“We need the tonic of wildness...At the same time that we are earnest to explore and learn all things, we require that all things be mysterious and unexplorable, that land and sea be indefinitely wild, unsurveyed and unfathomed by us because unfathomable. We can never have enough of nature.”

Unexplorable

Exploring | Wandering | Collecting

The best way to see a glacier in Norway [review]

By 07:31 , ,


Norway is home to the largest glacier in mainland Europe (Iceland takes the cake for the entirety of Europe, and I think Antarctica might have dibs on the title of World’s Largest Glacier).  Jostedalsbreen is a huge glacial icecap with over 20 legs that stretch off it, some more accessible than others.  Depending on the time of year you visit, you can get up close to several of these amazing natural wonders, with June-September offering the most options.

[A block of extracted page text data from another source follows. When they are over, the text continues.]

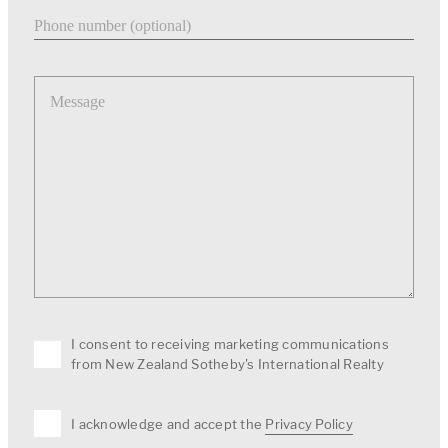
Phone number
Message
I consent to receiving marketing communications
from New Zealand Sotheby's International Realty
I acknowledge and accept the
Privacy Policy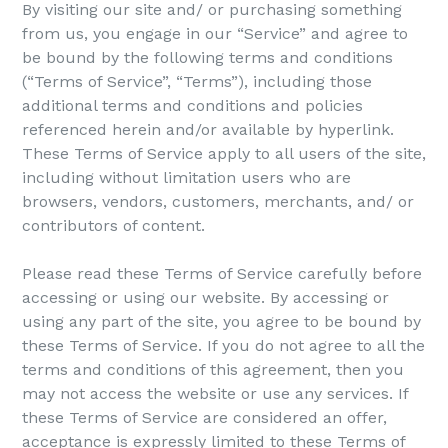
By visiting our site and/ or purchasing something
from us, you engage in our “Service” and agree to
be bound by the following terms and conditions
(“Terms of Service”, “Terms”), including those
additional terms and conditions and policies
referenced herein and/or available by hyperlink.
These Terms of Service apply to all users of the site,
including without limitation users who are
browsers, vendors, customers, merchants, and/ or
contributors of content.
Please read these Terms of Service carefully before
accessing or using our website. By accessing or
using any part of the site, you agree to be bound by
these Terms of Service. If you do not agree to all the
terms and conditions of this agreement, then you
may not access the website or use any services. If
these Terms of Service are considered an offer,
acceptance is expressly limited to these Terms of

When I visited Norway in June, I decided that hiking on a glacier was a must-do, even if it blew my budget a little bit and meant an extra few nights in a tent.  Because I was so early in the season, the possibilities were a bit limited, and I found myself on Nigardsbreen, which is a far more accessible glacier.  In high summer, this glacier can become absolutely swarmed with tourists (our guide said around 2000 a day sometimes!) so the company I went with avoid Nigardsbreen after June. 


This is a 'moulin' - if you're game enough, IceTroll can arrange for you to abseil down one of these!

 Speaking of, the company I opted for were IceTroll.  There are a few big companies that offer guided walks on the glaciers, but Ice Troll offered a short kayak in the glacial lake before the climb, so I went with them.  In the end, I was really glad I did.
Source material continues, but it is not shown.